In all pain control method categories, Asians, African-Americans and whites made similar choices, with the exception that Asians used epidurals with greater frequency than other groups.
“The literature describes the lower rate of epidural use by Hispanic women as a disparity,” Milburn said. “But is it truly? Or is the true disparity the lack of cultural understanding by U.S. health care providers and the inability for Hispanic women to communicate their desires secondary to language and cultural differences, and or the propensity to undermine these client’s wishes by asserting our own values?”
Nationally, Hispanics make up a huge and growing proportion of the overall U.S. population: At the 2010 Census, they numbered 50.5 million, and currently account for at least 16 percent of the total population (a 43 percent increase since the 2000 Census).
In Virginia, the Hispanic population rose from 4.7 percent in the 2000 Census to 7.9 percent in the 2010 census, representing an increase of 91.7 percent.

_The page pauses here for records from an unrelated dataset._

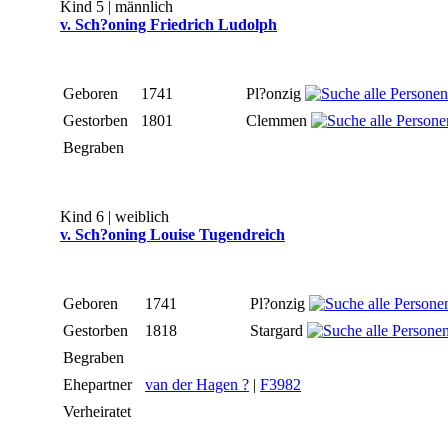
Kind 5 | männlich
v. Sch?oning Friedrich Ludolph
Geboren
1741
Pl?onzig
Gestorben
1801
Clemmen
Begraben
Kind 6 | weiblich
v. Sch?oning Louise Tugendreich
Geboren
1741
Pl?onzig
Gestorben
1818
Stargard
Begraben
Ehepartner
van der Hagen ?
|
F3982
Verheiratet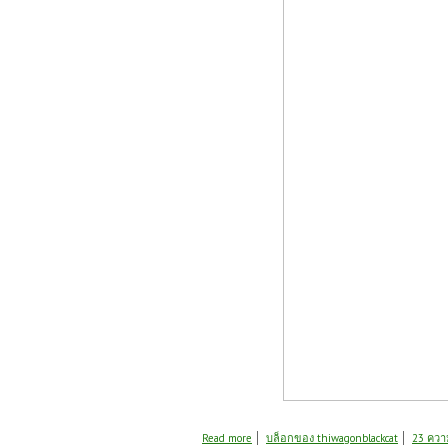
about เมื่อป้าแมวทำสบู่ บ้านพี่นัน
Read more
บล็อกของ thiwagonblackcat
23 ควา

Research like Milburn’s not only reveals how differently women from a variety of racial and ethnic backgrounds cope with and experience something as profound as childbirth, it illustrates the levels of cultural competence that today’s nursing professionals must have, she said.
“For nurses, the ability to understand the cultural beliefs and practices of ethnic and racial minorities and immigrant women regarding the birth process would help to improve the overall health of the mother and her family,” she said. “It can also assist in alleviating the stress of unfamiliarity during a critical time in a woman’s life.
“With Hispanics now the largest minority group in the U.S., attention to their culture and health care needs is needed to prevent further disparities.”